Just to see if anybody would show up, right? So, they posted it, and the next week, thirty people showed up.

EA: That must have felt encouraging, right?

JS: We were amazed. We thought we'd better come up with something to say, and so Dan got up there and basically did a song and dance for three hours. People thought it was amazing. And two years later, some of those same people have said they bought our product, which is so cool.
        
That class at General Assembly was basically where we did informal user testing of what stuff works and what doesn't, and we saw who was interested. People showed up from small companies, big companies, recruiters, hiring managers, all different places, and we taught it a couple of times until we felt like we had kind of milked that dry.

We figured out that we had something there. At which point, we said, “Let's start the company.” But all that was before we had a company or a name. Once we decided to start the company, we went through the whole song and dance of raising money, hiring people, and building a product.

Even with all that planning that we did, all that customer development, research, and making sure we really thought this early version of the product was the right thing, we pretty quickly—shockingly quickly—had a product that frickin' Pinterest bought. They said to us, “You guys don't even have a website.” We were like, “Yeah, we didn't build a website yet. We're still building our website, which is kind of crazy.” And eventually, they said to us, “We're going to dump the industry leader for you guys.” Like, holy shit!

EA: Wow.

JS: Our early ramp was shockingly fast and easy. It just happened. We had all this scale, and people loved it. We raised all this money, even though early fundraising was hell. But once we got through that, we were living on inbound leads. Since we didn't have a website, people would have to approach us in order to see the product they’d heard about. We didn’t even have salespeople.

EA: That’s a great story of really nailing the customer need. 

JS: What we found is that you’ve got to figure out your unique setting. Who the hell needs another applicant tracking system? But you need to figure out that unique thing that makes somebody want it. From there, once you have product-market fit and you want to go scale, figure out how to scale marketing, sales and product, and customer stuff and everything. 

There's sort of a playbook by price point, whether you charge $1,000 a year versus $10,000 versus $100,000 versus $1,000,000. There's no right or wrong answer, but whatever price point you're at, there's a playbook. Some VCs completely get that, and they know exactly what to look for. They know who has it and who doesn’t, and which things are going well and which things aren't. A lot of VCs don't have that, so we were pitching to a lot of folks who were not SaaS investors, just general investors. 

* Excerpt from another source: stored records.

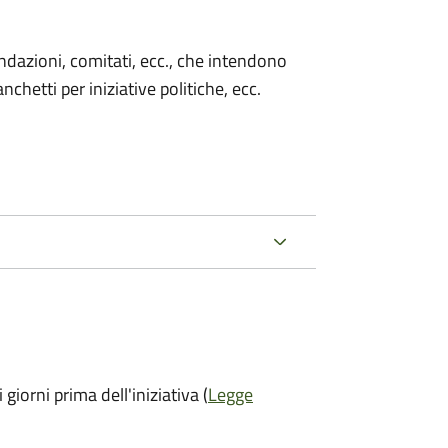
 fondazioni, comitati, ecc., che intendono
chetti per iniziative politiche, ecc.
 giorni prima
dell'iniziativa (
Legge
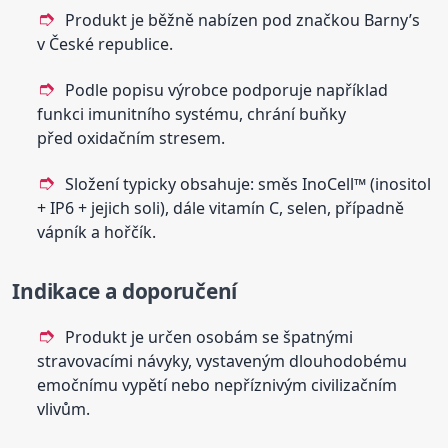
Produkt je běžně nabízen pod značkou Barny’s
v České republice.
Podle popisu výrobce podporuje například
funkci imunitního systému, chrání buňky
před oxidačním stresem.
Složení typicky obsahuje: směs InoCell™ (inositol
+ IP6 + jejich soli), dále vitamín C, selen, případně
vápník a hořčík.
Indikace a doporučení
Produkt je určen osobám se špatnými
stravovacími návyky, vystaveným dlouhodobému
emočnímu vypětí nebo nepříznivým civilizačním
vlivům.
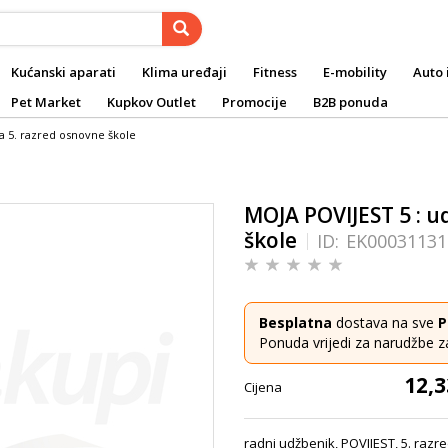
Kućanski aparati
Klima uređaji
Fitness
E-mobility
Auto 
Pet Market
Kupkov Outlet
Promocije
B2B ponuda
za 5. razred osnovne škole
MOJA POVIJEST 5 : ud
škole
ID:
EK00031131
Besplatna
dostava na sve
P
Ponuda vrijedi za narudžbe z
12,3
Cijena
radni udžbenik, POVIJEST, 5. raz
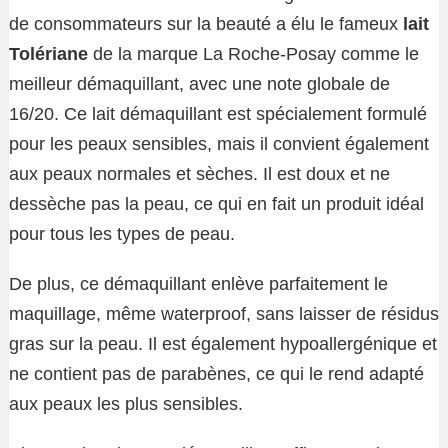
de consommateurs sur la beauté a élu le fameux
lait
Tolériane
de la marque La Roche-Posay comme le
meilleur démaquillant, avec une note globale de
16/20. Ce lait démaquillant est spécialement formulé
pour les peaux sensibles, mais il convient également
aux peaux normales et sèches. Il est doux et ne
dessèche pas la peau, ce qui en fait un produit idéal
pour tous les types de peau.
De plus, ce démaquillant enlève parfaitement le
maquillage, même waterproof, sans laisser de résidus
gras sur la peau. Il est également hypoallergénique et
ne contient pas de parabènes, ce qui le rend adapté
aux peaux les plus sensibles.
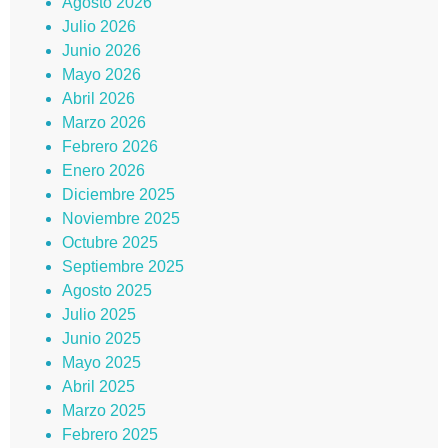
Agosto 2026
Julio 2026
Junio 2026
Mayo 2026
Abril 2026
Marzo 2026
Febrero 2026
Enero 2026
Diciembre 2025
Noviembre 2025
Octubre 2025
Septiembre 2025
Agosto 2025
Julio 2025
Junio 2025
Mayo 2025
Abril 2025
Marzo 2025
Febrero 2025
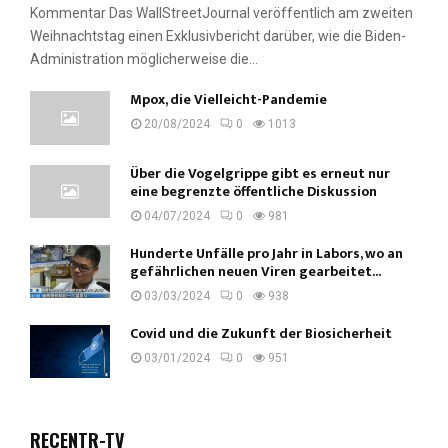
Kommentar Das WallStreetJournal veröffentlich am zweiten
Weihnachtstag einen Exklusivbericht darüber, wie die Biden-
Administration möglicherweise die...
Mpox, die Vielleicht-Pandemie
20/08/2024
0
1013
Über die Vogelgrippe gibt es erneut nur
eine begrenzte öffentliche Diskussion
04/07/2024
0
981
Hunderte Unfälle pro Jahr in Labors, wo an
gefährlichen neuen Viren gearbeitet...
03/03/2024
0
938
Covid und die Zukunft der Biosicherheit
03/01/2024
0
951
RECENTR-TV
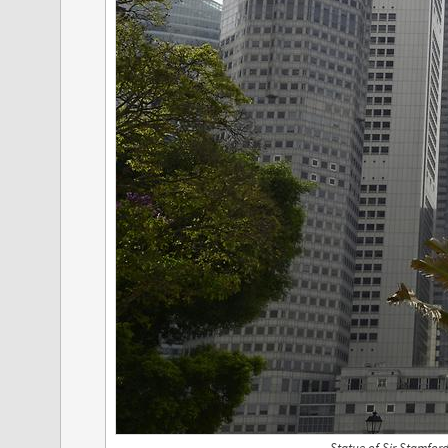
Statue of Sir Stamford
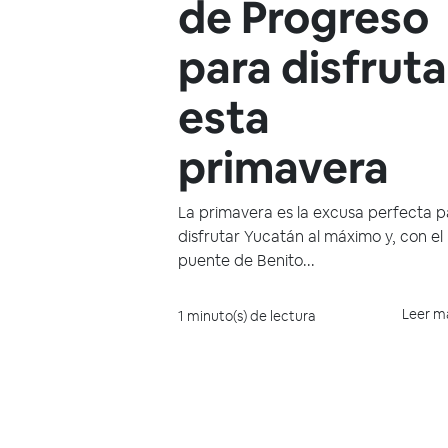
de Progreso
para disfruta
esta
primavera
La primavera es la excusa perfecta p
disfrutar Yucatán al máximo y, con el
puente de Benito...
Leer m
1 minuto(s) de lectura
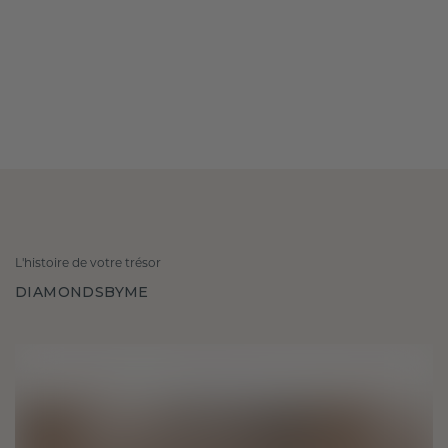
L'histoire de votre trésor
DIAMONDSBYME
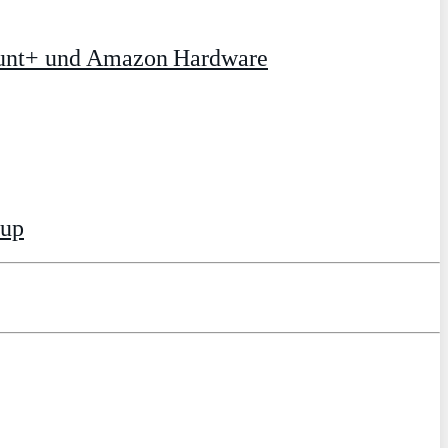
ount+ und Amazon Hardware
tup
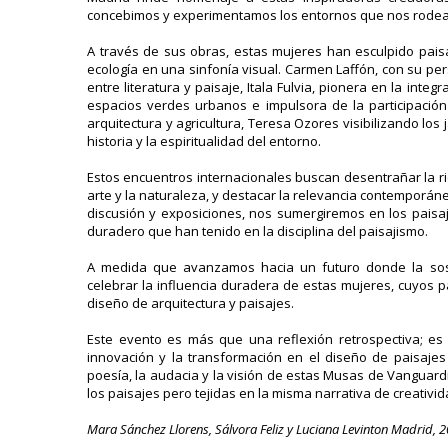
concebimos y experimentamos los entornos que nos rodea
A través de sus obras, estas mujeres han esculpido paisa
ecología en una sinfonía visual. Carmen Laffón, con su per
entre literatura y paisaje, Itala Fulvia, pionera en la int
espacios verdes urbanos e impulsora de la participación
arquitectura y agricultura, Teresa Ozores visibilizando los
historia y la espiritualidad del entorno.
Estos encuentros internacionales buscan desentrañar la ri
arte y la naturaleza, y destacar la relevancia contemporán
discusión y exposiciones, nos sumergiremos en los pais
duradero que han tenido en la disciplina del paisajismo.
A medida que avanzamos hacia un futuro donde la soste
celebrar la influencia duradera de estas mujeres, cuyos
diseño de arquitectura y paisajes.
Este evento es más que una reflexión retrospectiva; es
innovación y la transformación en el diseño de paisajes
poesía, la audacia y la visión de estas Musas de Vanguardi
los paisajes pero tejidas en la misma narrativa de creativi
Mara Sánchez Llorens, Sálvora Feliz y Luciana Levinton Madrid, 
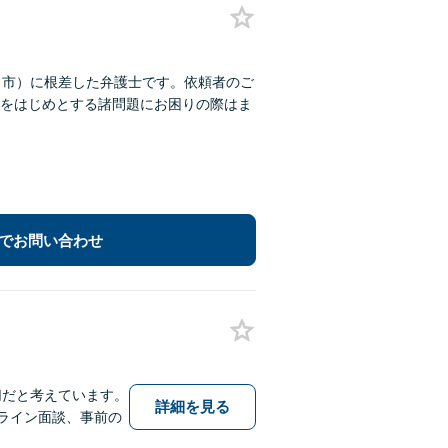
田市）に根差した弁護士です。依頼者のご
をはじめとする諸問題にお困りの際はま
でお問い合わせ
切だと考えています。
詳細を見る
ライン面談、事前の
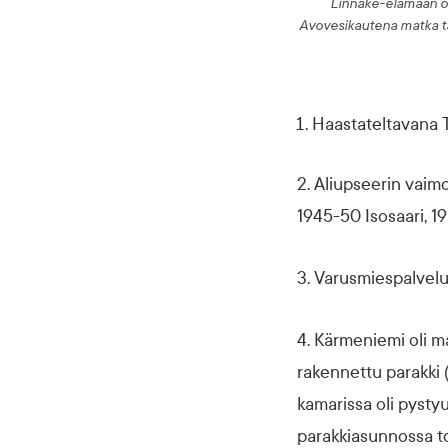
Linnake-elämään om
Avovesikautena matka tai
Haastateltavana To
2. Aliupseerin vaim
1945-50 Isosaari, 
3. Varusmiespalvelu
4. Kärmeniemi oli m
rakennettu parakki (
kamarissa oli pysty
parakkiasunnossa t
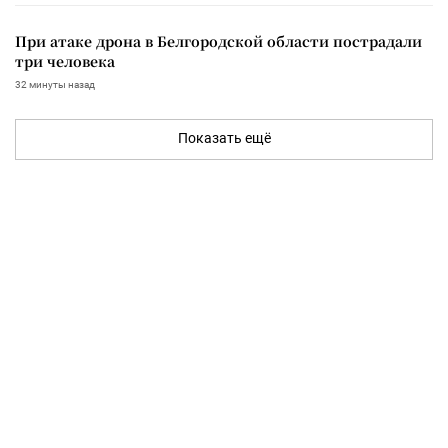
При атаке дрона в Белгородской области пострадали
три человека
32 минуты назад
Показать ещё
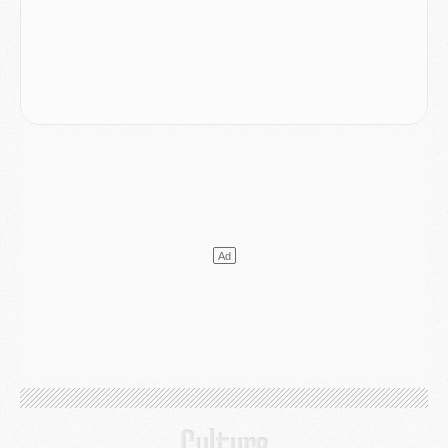
Club
- Quels numéros de maillot pour Akliouche et Digne au PSG ?
Match
- Un hommage prévu lors de Brest/PSG
Mercato
- Le PSG et le Barça ont rendez-vous pour Ferran Torres
Mercato
- Guéla Doué dans les listes du PSG
Mercato
- Le transfert de Mika Godts au PSG en bonne voie
VENDREDI 31 JUILLET
Match
- Un diffuseur annoncé pour les deux premiers matchs amicaux du PSG
Mercato
- Le transfert d'Akliouche au PSG bouclé, le montant se précise
Club
- Un retour majeur dans le groupe du PSG
Club
- [MAJ] Ndjantou et deux jeunes du PSG annoncés dans un tournoi U21
Mercato
- L'étonnante piste Suzuki confirmée et onéreuse
JEUDI 30 JUILLET
Sélections
- Ancelotti fait le ménage au Brésil mais veut garder Marquinhos
Mercato
- Le statu quo du milieu du PSG se précise
Club
- Le PSG plutôt que la FIFA pour Al-Khelaïfi, poussé par l'UEFA ?
Mercato
- Le PSG presserait Ferran Torres de se décider, deux pistes de secours
Club
- Déguisements, shopping, double scouting, Luis Campos dévoile ses méthodes
Mercato
- Kroupi retiré du mercato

Social Capital and dedicated SaaS investors like Benchmark and Thrive, they asked such good questions and they understood the dynamics of the business so well. The metrics that they asked for were really different than generic VCs. When they talked to me, I could see why they were asking for the things they were asking for, and there were a bunch of things that were good about our business that we didn't even realize because we didn't know the benchmarks, you know? 

EA: Do you recall any of the things they asked for that you were surprised by, but then saw their relevance later?

JS: I think there was one . . . probably Series B or C. They were looking at what the average contract length of the renewal was. They said that when people sign up for twelve months and then come back to renew for thirty-six months, that's a really good sign, and they noted that people do that with us all the time. At the time, we just thought it was cool. But now, a couple of years into it, we can see that it's really great when people do that.

At the beginning, when you're doing renewals and you're on this huge growth curve, the amount of renewals you're doing at any time is tiny because it's basically a function of where you were a year ago. And it’s clear, in any month, you're way bigger than you were a year ago. And so renewals seem so small, but a couple of years into it, you realize you are set to renew $20 million. That's a giant business.